Ieri il portavoce del ministero degli esteri cinese ha ribadito alla Bbc «la preoccupazione» di Pechino per l’attuale situazione nord coreana: in risposta alle affermazione dei giorni scorsi del vice ministro degli esteri coreano, secondo il quale Pyongyang sarebbe pronta a effettuare un test missilistico a settimana, Lu Kang ha specificato che «la Cina è seriamente preoccupata dall’escalation della tensione intorno alla Corea del Nord e al suo programma nucleare e ci opponiamo alle parole e alle azioni che possano esacerbare ulteriormente la situazione».

Azioni e parole che ieri, per fortuna, non sono arrivate a scuotere giornate di grande incertezza; le affermazioni del portavoce del ministero degli esteri cinesi, infatti, sembrerebbero confermare le recenti difficoltà che Pechino starebbe incontrando ad aprire un canale di dialogo con Kim Jong-un, viste anche le mancate risposte alla richiesta di incontro da parte del funzionario cinese responsabile delle relazioni con la Corea. Almeno ufficialmente, quindi, la Cina sembra indicare un chiaro impegno nella risoluzione della crisi, accompagnato però da parole che portano a credere che non si sia ancora granché vicini a una soluzione accettabile dalle parti. L’intento di Pechino sembra essere quello di portare tutti a un tavolo, in modo da ridiscutere la situazione militare della penisola coreana nel suo complesso, non solo quella a nord del 38esimo parallelo. Ieri Pyongyang si è limitata a far parlare di sé per un video proiettato durante una kermesse canora: immagini di un missile lanciato ed esploso sul territorio americano con un finale applauditissimo dai militari presenti, di fronte a una bandiera americana in fiamme. Dal canto loro gli Usa ieri si sono dovuti occupare della portaerei refrattaria alle boutade di Trump, in quanto impegnata nel mare indonesiano per una prevista esercitazione, anziché nei pressi della penisola coreana come annunciato dal presidente americano ormai una settimana fa. L’«armada» però sembra aver recuperato la rotta ed essersi definitivamente indirizzata verso l’obiettivo, dove dovrebbe approdare il 25 aprile. E Mike Pence anche ieri ha ribadito che «con il presidente Trump lo scudo è in guardia e la spada è pronta».

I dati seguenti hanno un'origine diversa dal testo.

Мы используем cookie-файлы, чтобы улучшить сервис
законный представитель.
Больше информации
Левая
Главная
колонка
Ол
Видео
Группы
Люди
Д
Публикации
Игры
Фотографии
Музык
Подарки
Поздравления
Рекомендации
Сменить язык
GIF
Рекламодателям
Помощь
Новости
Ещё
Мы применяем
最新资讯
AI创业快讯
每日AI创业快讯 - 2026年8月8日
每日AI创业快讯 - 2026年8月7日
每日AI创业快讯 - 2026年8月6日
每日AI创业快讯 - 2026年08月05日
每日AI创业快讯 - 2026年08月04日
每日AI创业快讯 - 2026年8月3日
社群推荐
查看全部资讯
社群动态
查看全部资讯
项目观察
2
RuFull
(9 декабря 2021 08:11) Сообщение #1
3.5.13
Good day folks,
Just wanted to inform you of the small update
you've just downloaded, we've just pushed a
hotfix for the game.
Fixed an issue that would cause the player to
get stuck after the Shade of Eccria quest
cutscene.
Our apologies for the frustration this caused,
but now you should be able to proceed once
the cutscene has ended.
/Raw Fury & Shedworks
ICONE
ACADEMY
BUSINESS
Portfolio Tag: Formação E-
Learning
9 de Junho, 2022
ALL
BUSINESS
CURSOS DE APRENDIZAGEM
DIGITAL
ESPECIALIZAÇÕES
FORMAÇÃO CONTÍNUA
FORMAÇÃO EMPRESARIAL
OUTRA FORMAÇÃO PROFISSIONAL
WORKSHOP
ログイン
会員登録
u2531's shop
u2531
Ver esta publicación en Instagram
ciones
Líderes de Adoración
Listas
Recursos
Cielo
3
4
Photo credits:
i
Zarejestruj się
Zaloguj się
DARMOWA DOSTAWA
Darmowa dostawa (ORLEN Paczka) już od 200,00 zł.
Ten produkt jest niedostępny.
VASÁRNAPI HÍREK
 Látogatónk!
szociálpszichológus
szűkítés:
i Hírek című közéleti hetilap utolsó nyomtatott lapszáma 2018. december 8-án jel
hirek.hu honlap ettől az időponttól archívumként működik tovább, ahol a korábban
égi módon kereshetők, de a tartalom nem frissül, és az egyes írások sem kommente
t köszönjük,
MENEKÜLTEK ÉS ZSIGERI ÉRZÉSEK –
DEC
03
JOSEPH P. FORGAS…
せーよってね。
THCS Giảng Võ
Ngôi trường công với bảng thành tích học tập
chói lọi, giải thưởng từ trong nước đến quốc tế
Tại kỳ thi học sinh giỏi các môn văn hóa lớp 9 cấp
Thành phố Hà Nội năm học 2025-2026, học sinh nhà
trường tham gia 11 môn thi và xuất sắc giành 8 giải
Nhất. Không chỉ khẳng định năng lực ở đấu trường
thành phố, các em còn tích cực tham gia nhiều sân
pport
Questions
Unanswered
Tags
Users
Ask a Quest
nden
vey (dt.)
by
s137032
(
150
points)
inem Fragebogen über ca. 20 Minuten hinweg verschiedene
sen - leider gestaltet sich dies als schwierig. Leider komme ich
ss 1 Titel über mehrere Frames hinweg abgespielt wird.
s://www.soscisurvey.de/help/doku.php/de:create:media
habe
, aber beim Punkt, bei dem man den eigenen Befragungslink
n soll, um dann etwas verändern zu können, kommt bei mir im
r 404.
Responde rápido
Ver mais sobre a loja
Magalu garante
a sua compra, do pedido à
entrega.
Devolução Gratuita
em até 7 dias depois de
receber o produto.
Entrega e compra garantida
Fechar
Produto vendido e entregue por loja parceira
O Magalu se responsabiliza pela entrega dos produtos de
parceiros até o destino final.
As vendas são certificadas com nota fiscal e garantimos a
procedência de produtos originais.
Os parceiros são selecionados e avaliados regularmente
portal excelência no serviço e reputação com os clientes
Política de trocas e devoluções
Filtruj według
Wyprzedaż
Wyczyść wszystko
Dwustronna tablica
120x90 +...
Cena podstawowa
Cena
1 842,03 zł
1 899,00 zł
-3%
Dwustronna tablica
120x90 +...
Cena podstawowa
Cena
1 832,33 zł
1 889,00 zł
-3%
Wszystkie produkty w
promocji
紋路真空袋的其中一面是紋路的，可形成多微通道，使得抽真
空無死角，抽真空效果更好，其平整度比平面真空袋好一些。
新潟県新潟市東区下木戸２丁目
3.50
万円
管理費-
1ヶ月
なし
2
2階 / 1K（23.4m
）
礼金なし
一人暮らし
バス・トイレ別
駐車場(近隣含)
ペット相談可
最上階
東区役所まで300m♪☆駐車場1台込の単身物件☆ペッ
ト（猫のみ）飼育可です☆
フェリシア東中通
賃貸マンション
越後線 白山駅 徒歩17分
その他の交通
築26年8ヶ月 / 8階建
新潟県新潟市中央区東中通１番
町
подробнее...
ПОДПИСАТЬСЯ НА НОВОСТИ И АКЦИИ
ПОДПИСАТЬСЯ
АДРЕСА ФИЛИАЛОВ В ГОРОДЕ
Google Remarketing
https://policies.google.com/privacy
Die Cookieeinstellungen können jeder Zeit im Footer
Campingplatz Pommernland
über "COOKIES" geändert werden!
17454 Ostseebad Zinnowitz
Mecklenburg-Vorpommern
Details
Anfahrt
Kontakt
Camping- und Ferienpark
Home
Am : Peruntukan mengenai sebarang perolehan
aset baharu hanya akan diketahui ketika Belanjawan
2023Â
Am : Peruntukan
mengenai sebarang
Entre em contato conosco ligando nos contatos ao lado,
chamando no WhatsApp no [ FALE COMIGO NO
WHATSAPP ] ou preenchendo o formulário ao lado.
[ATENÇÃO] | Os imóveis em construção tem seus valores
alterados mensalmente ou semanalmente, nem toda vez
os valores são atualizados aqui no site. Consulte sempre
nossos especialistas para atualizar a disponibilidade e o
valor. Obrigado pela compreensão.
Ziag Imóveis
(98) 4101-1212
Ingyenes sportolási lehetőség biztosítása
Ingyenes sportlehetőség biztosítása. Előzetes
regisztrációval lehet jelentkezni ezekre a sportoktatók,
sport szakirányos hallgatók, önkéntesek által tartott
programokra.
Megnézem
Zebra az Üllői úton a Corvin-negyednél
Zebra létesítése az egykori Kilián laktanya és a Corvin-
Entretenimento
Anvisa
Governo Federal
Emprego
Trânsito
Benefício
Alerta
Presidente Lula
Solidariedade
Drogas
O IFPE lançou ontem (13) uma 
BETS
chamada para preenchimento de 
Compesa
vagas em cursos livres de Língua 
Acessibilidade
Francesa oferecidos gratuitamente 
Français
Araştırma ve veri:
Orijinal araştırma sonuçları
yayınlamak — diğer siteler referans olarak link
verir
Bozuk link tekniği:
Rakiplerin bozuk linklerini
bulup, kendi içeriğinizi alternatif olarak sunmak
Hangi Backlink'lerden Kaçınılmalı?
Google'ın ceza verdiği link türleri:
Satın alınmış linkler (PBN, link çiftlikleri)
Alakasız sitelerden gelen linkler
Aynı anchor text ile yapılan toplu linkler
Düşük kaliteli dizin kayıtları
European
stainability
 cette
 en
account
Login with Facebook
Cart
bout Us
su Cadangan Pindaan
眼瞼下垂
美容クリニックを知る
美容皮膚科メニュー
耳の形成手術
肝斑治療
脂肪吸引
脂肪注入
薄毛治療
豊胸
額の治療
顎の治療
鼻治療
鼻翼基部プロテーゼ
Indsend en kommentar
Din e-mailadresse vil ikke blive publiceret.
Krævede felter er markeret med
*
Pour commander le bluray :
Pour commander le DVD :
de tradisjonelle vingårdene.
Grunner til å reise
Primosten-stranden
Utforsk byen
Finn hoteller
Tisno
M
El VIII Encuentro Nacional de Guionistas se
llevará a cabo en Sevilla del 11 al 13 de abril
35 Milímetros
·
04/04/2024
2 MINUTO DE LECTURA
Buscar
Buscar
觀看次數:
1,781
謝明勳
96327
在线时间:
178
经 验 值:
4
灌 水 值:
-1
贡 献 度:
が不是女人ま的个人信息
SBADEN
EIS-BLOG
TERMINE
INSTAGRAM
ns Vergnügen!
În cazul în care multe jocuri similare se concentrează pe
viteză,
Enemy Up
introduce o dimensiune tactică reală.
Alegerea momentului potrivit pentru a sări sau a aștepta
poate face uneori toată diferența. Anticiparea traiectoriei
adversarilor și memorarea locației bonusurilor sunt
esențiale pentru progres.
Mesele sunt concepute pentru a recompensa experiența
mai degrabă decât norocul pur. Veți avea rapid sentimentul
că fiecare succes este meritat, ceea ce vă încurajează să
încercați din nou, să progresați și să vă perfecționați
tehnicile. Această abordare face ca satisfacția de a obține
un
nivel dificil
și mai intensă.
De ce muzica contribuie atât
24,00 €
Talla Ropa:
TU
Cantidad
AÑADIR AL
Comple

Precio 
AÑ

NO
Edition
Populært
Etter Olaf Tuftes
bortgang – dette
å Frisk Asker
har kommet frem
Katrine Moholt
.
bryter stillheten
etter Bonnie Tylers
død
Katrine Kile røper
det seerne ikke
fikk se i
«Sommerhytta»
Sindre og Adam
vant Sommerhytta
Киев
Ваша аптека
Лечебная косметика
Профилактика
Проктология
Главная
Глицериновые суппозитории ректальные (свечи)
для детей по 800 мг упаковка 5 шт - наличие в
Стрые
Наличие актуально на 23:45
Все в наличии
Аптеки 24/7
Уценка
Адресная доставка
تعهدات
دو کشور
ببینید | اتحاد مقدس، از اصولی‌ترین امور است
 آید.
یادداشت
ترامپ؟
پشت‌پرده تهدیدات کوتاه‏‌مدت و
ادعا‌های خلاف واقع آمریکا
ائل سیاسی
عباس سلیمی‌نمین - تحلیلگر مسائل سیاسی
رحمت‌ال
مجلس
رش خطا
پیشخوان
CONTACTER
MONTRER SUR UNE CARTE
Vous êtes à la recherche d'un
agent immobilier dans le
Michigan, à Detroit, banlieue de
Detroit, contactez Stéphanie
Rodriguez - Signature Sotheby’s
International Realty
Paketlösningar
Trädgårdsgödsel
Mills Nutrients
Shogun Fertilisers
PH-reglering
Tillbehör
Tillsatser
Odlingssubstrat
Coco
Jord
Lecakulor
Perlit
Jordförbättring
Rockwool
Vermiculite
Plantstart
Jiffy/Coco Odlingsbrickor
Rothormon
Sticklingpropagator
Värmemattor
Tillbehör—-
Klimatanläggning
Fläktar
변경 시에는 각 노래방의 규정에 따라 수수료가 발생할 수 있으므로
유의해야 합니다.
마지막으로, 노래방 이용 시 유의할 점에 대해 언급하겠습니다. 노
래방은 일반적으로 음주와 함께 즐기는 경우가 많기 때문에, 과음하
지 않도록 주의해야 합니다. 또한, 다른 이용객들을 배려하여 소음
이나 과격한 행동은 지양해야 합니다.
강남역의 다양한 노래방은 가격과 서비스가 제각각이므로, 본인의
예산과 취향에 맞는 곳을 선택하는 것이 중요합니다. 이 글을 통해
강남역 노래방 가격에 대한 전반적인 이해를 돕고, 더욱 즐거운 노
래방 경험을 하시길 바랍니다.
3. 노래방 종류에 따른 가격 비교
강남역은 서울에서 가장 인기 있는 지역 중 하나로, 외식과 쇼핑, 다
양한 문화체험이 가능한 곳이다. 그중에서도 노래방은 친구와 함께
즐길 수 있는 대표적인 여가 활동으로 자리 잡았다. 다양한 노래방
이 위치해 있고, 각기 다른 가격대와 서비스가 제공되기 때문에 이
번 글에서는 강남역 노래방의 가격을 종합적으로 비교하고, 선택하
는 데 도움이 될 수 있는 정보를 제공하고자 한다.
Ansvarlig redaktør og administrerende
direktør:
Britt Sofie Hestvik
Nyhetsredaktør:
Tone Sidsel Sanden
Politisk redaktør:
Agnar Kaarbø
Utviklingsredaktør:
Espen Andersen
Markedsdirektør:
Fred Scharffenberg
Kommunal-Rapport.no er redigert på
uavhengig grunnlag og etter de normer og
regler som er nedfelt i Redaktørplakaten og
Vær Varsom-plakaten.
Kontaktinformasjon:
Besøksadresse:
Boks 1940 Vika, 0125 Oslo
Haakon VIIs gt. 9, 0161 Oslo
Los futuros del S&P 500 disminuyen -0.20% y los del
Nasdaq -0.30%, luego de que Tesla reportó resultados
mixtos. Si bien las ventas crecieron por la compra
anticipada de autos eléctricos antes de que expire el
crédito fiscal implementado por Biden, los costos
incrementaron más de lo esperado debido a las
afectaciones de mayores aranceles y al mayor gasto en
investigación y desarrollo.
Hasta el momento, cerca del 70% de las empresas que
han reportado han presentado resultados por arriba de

Nel frattempo ieri sono intervenuti sulla crisi anche Russia e Unione europea. Particolarmente interessante la presa di posizione di Mosca, perché negli ultimi anni Putin si è avvicinato a Pyongyang in termini di sostegno economico e diplomatico, tanto da far pensare che Kim abbia snobbato la Cina proprio grazie a questa nuova «amicizia». La Russia ha bollato come «irrazionale e senza prospettive» una eventuale politica sanzionatoria per esercitare pressioni sulla Corea del Nord. Lo ha detto il portavoce del Cremlino Dmitri Peskov, spiegando che «ora è necessario continuare gli sforzi politici e diplomatici anche con i formati internazionali che si sono dimostrati efficaci». Sostegno alla Corea del Nord quindi e solo in parte al piano cinese (che potrebbe invece prevedere sanzioni).

Ieri a Pechino era presente Federica Mogherini, l’alta rappresentante per le politiche estere e di sicurezza della Ue, in occasione del settimo «Dialogo Strategico tra Cina e Ue». Al termine dell’incontro Mogherini ha dichiarato di sostenere «la denuclearizzazione della penisola, la de-escalation delle tensioni e il ritorno al dialogo». La situazione nella penisola è «tesa e complessa», ha poi dichiarato il Consigliere di stato cinese, Yang Jiechi (una sorta di secondo ministero degli esteri di Pechino), nel corso della conferenza stampa congiunta con Mogherini al termine dell’incontro.